Pros: integrated lead generation, strong visual tools for design clients, decent estimating, professional client-facing presentations.
Cons: not a great fit for non-design contractors (framers, roofers, mechanical subs), feature depth in scheduling and job costing trails dedicated tools, monthly cost adds up if you don't use the Houzz lead side.
This one's situational. If "design" is part of your sales pitch, Houzz Pro pulls double duty. If you're a foundation contractor, look elsewhere.
6. JobTread — Best for Growing Contractors Ready to Scale
Pricing: Starts at $199/month per company (unlimited users). 14-day free trial. No free tier.
JobTread has gained traction with mid-sized contractors who outgrew spreadsheets but found Buildertrend overkill. Flat-rate pricing with unlimited users is unusual in this space — if you have ten field staff, the math works heavily in your favor versus per-user platforms.
Pros: unlimited users at flat rate, customizable workflows, clean modern interface, strong estimating-to-job-costing pipeline.
Cons: still maturing — some integrations and reports are works in progress; no free tier; mobile app trails the web experience.
JobTread is worth a look if you're a contractor running 5+ jobs at a time with multiple field employees and you want one platform to grow into.
7. Trello or Google Sheets — The Honest "Free" Backup
Pricing: Free.
We'd be dishonest if we didn't admit that a lot of small contractors run their entire business on Google Sheets, Trello boards, and the iPhone Notes app. It works, sort of, until it doesn't — usually around the time a client disputes a change order and you can't find the email thread.
Pros: actually free, infinitely flexible, no learning curve.
Cons: no job costing, no change order audit trail, no invoicing, no offline reliability across devices, you're the integration. Lost paperwork costs more than software.
Use this stack as a stopgap, not a strategy.
How We Picked These Apps
We evaluated each app against five criteria that matter to small contractors:
- Real cost.
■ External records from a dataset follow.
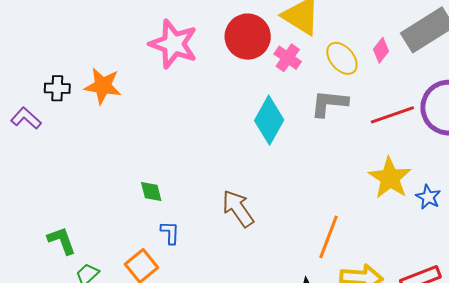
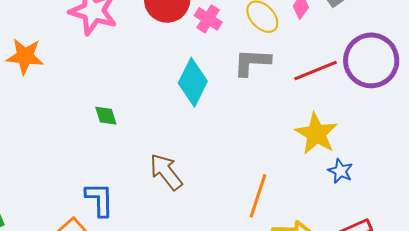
green diamond: (151, 191) -> (106, 116), moved
blue star: (428, 197) -> (340, 171), moved
blue L-shape: (170, 233) -> (100, 199), size x1.5

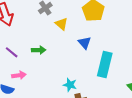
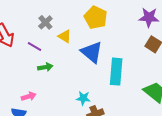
blue triangle: (85, 43) -> (92, 52), size x1.6
purple line: (12, 52) -> (34, 47), moved

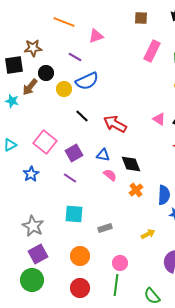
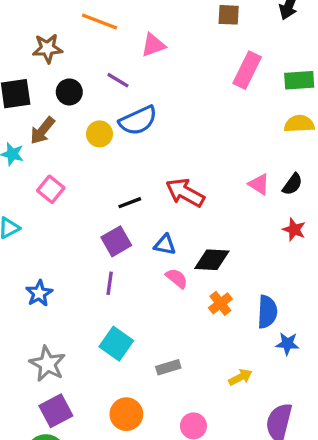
brown star: (33, 48) -> (47, 48), moved
black circle: (46, 73) -> (69, 92), moved
black line: (82, 116) -> (130, 203), moved, turned -64
pink square: (45, 142) -> (51, 189), moved, size x0.7
black diamond: (131, 164) -> (212, 260), turned -65
blue star: (31, 174) -> (39, 293), moved
purple line: (70, 178) -> (110, 283), turned 64
cyan square: (74, 214) -> (116, 344), turned 30

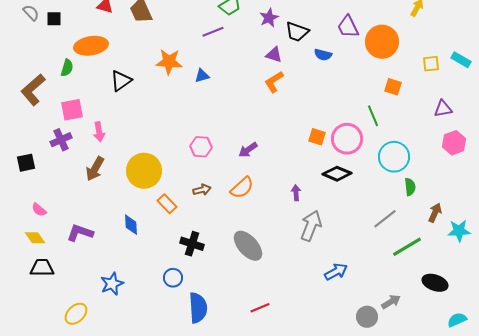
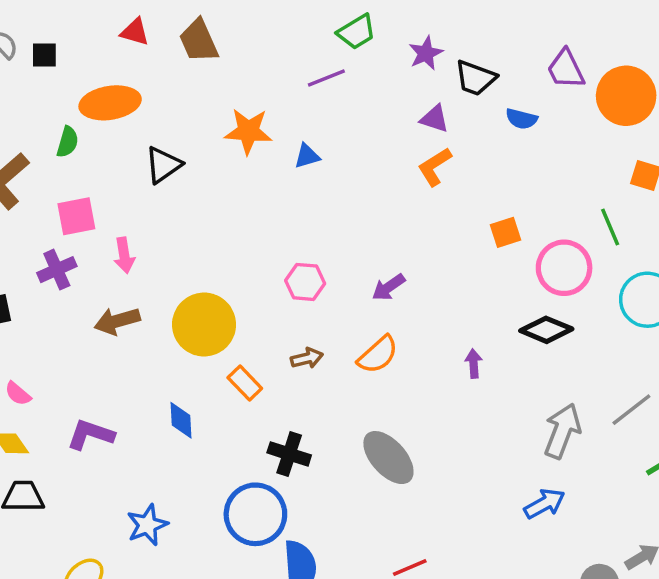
orange square: (317, 137) -> (506, 232), moved, turned -36
brown arrow: (95, 169) -> (117, 321), turned 45
gray arrow: (311, 226) -> (562, 431), moved
blue circle: (173, 278) -> (255, 514), size x1.8

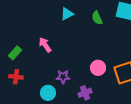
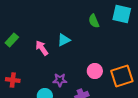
cyan triangle: (67, 14) -> (64, 40), moved
green rectangle: (15, 53) -> (12, 40), moved

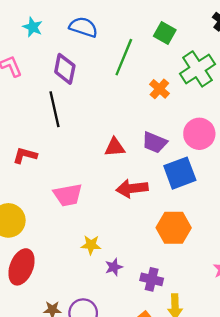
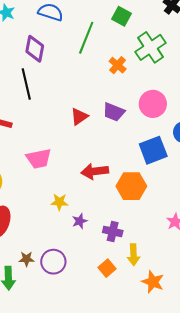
red triangle: (115, 147) -> (79, 117), turned -30
blue square: (180, 173) -> (153, 150), moved
red arrow: (132, 188) -> (95, 171), moved

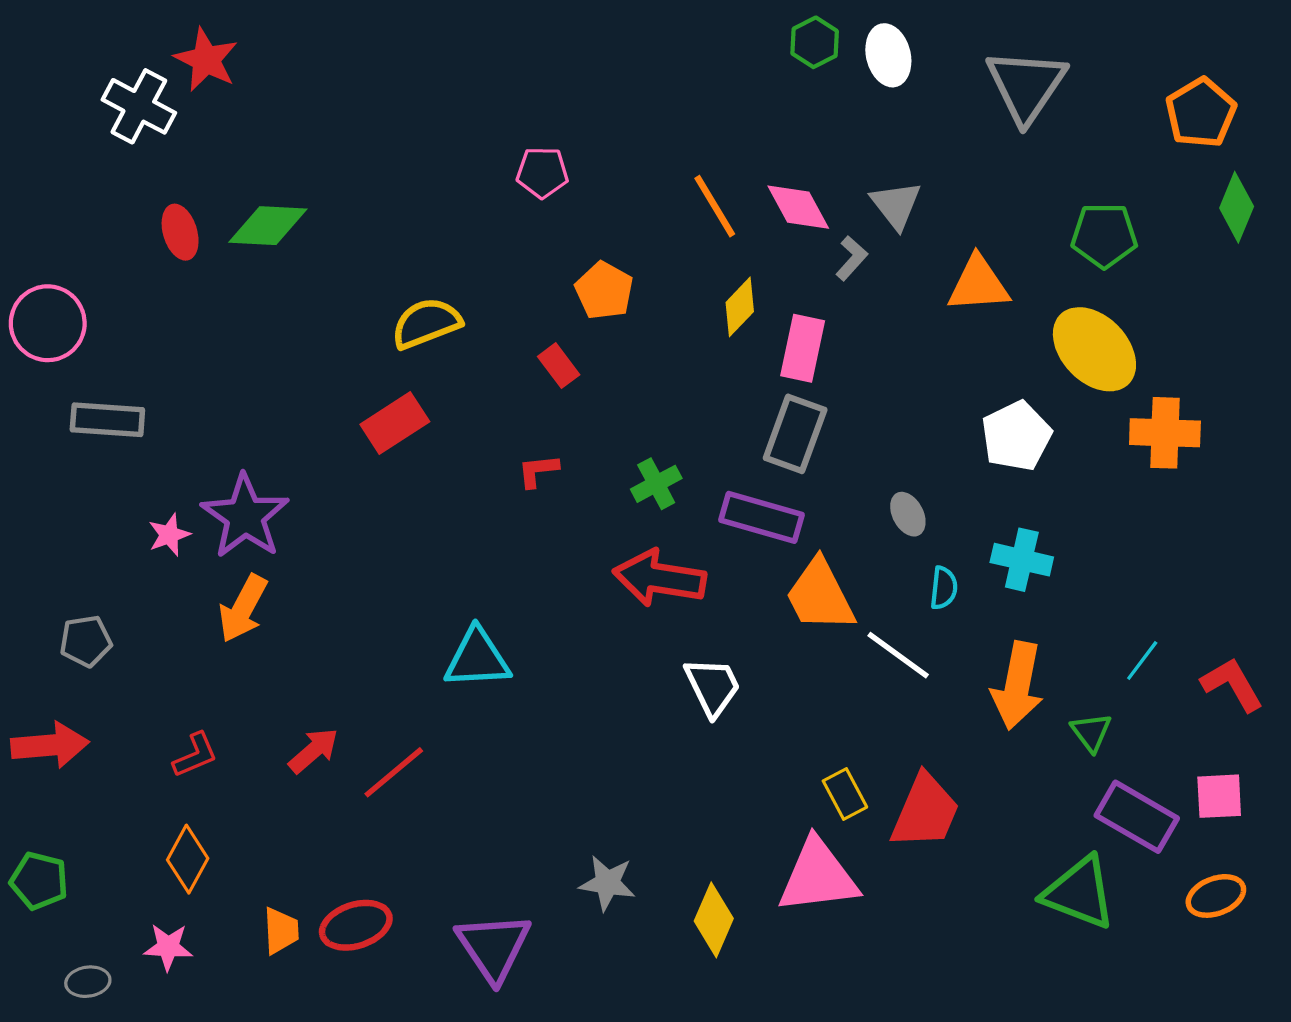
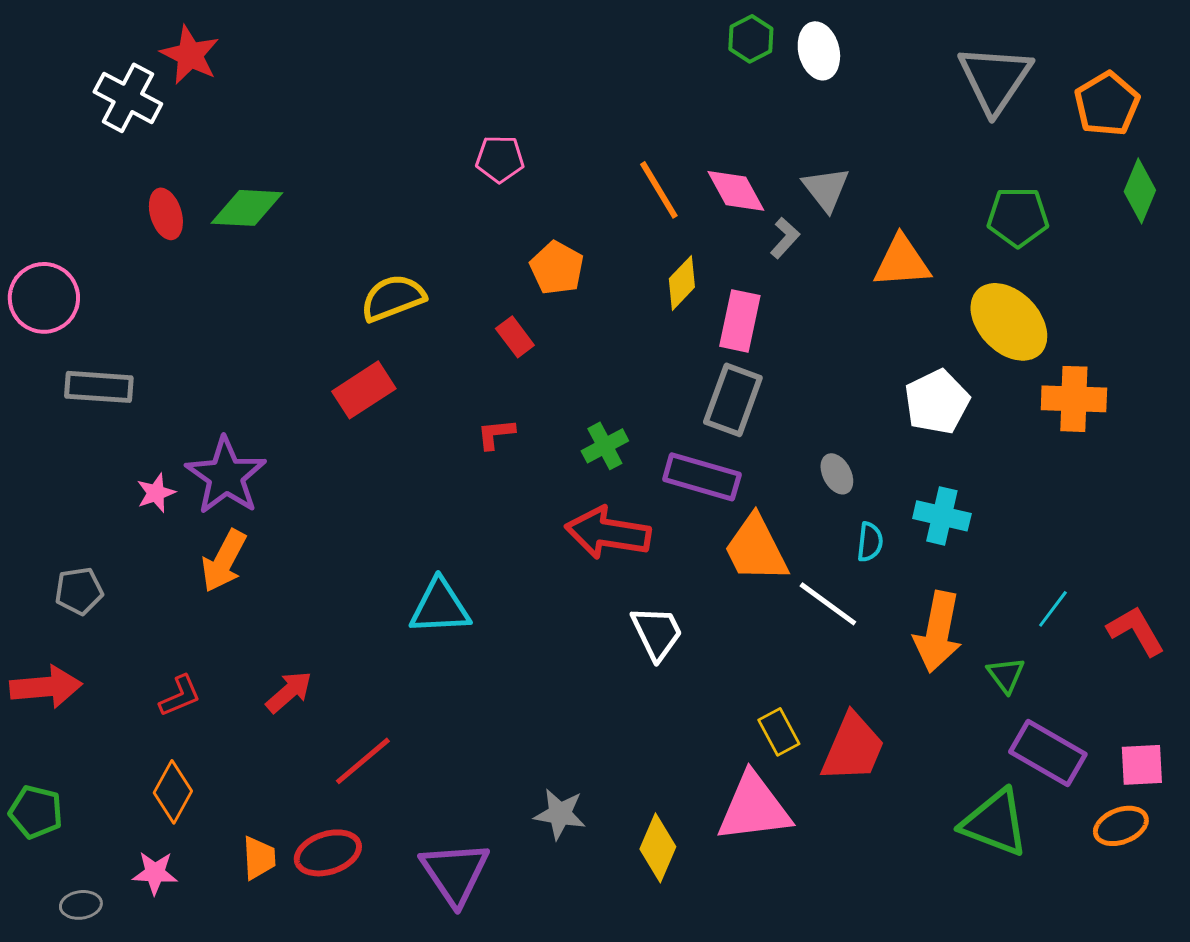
gray triangle: (1026, 86) -> (995, 79), moved
red line: (394, 772) -> (363, 761), moved
pink square: (1219, 796) -> (1142, 765), moved

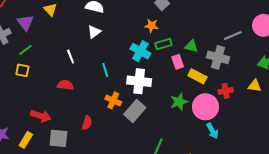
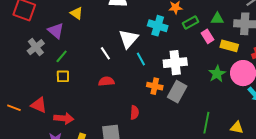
white triangle: (94, 32) -> (128, 39), moved, size x1.5
cyan cross: (140, 51) -> (158, 26), moved
red arrow: (41, 116) -> (64, 118), moved

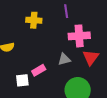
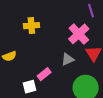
purple line: (66, 11) -> (91, 11), moved
pink cross: (79, 36) -> (79, 34), turned -30

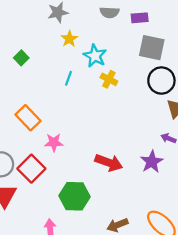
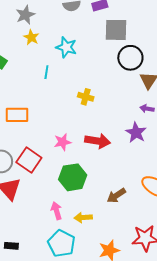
yellow star: (69, 39) -> (31, 37), moved
yellow cross: (109, 79) -> (86, 97), moved
orange rectangle: (28, 118) -> (17, 115), turned -35
pink star: (54, 143) -> (63, 142), moved

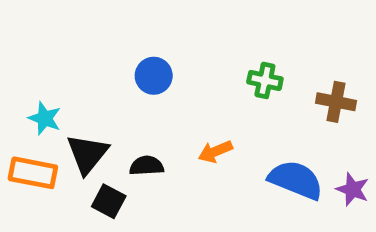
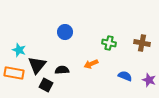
green cross: (265, 80) -> (109, 43), moved
blue semicircle: (296, 180) -> (125, 76), size x0.6

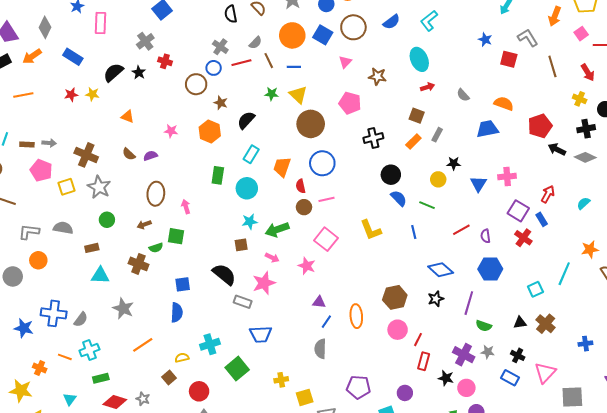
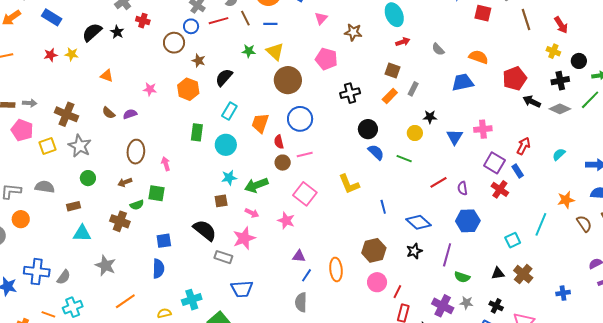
blue line: (414, 232) -> (383, 207), moved

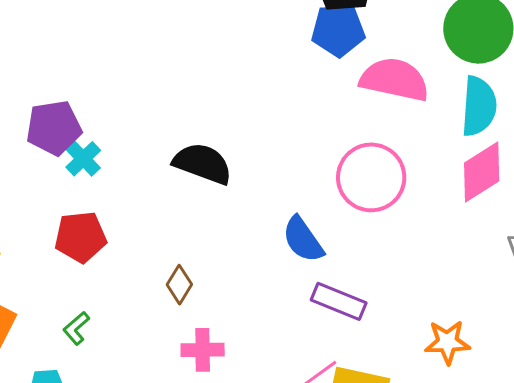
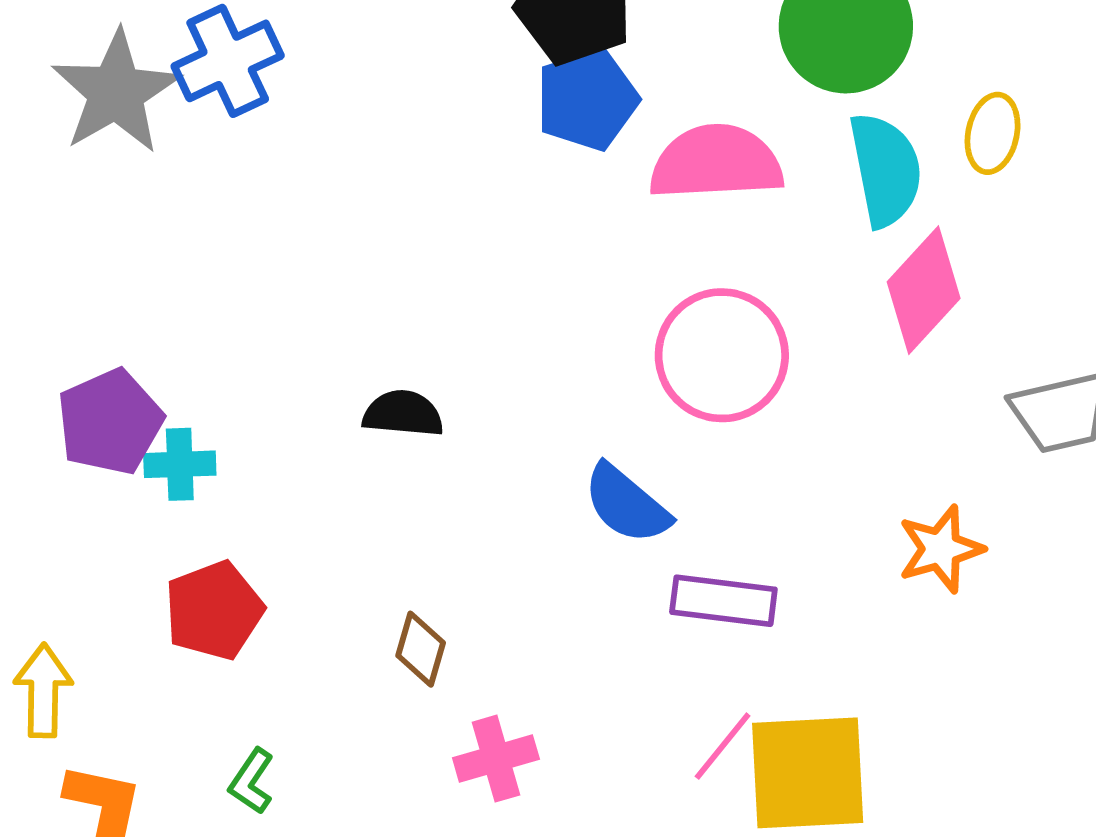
cyan cross: (83, 159) -> (180, 464), turned -33
black semicircle: (203, 163) -> (403, 414), size x0.7
orange star: (447, 342) -> (941, 549), moved

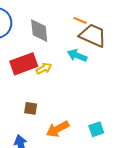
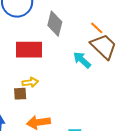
yellow arrow: (44, 68) -> (30, 82), moved
brown square: (31, 108) -> (20, 94), turned -32

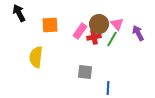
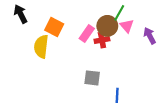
orange square: (50, 25) -> (54, 27), turned 30
green line: (112, 39) -> (119, 13), moved
yellow semicircle: (36, 57) -> (41, 46), moved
What you pay after the trial ends, including per-user fees and add-ons.
- Job costing depth. Can you actually see profit fade in real time, or just total revenue?
- Change orders and billing. AIA-style pay applications, retainage handling, and clean client invoices.
- Field usability. Does it work on a phone in a basement with no signal?
- Time to value. Can a non-technical contractor be productive in under an hour?
We didn't include enterprise platforms like Procore or Sage 300 CRE — great tools, wrong audience. This list is for the contractor whose IT department is also the person reading this article.
Which App Is Right for You?
Match the app to the shape of your business:
- Solo or small crew, residential or light commercial: Start with TrestleBook. It's free, offline-capable, and covers job costing, change orders, and billing without monthly overhead.
- Custom home builder, $2M+ revenue, client experience matters: Buildertrend or CoConstruct.
- Want everything in one tool, tight budget: Contractor Foreman.
- Design-forward remodeler who needs leads: Houzz Pro.
- Growing contractor with 5+ field staff: JobTread.
One last note: construction management software is one piece of running a small business. If you also do freelance trade work or side jobs, Stintly handles time tracking, invoicing, and self-employment finance for the freelance side without overlapping with your contractor stack. And if you own rental property in addition to running your contracting business — common for tradespeople who buy fixers — KeyLoft keeps tenant communication, rent tracking, and lease records separate from your job ledger so the two sides of your business don't bleed into each other.
The right app is the one you actually use on Tuesday at 4pm when you're tired and the GC is asking where the change order is. For most small contractors, that's the simplest one that handles the work without getting in the way. Start free, prove the workflow, and only pay when the cost is clearly less than the time it saves you.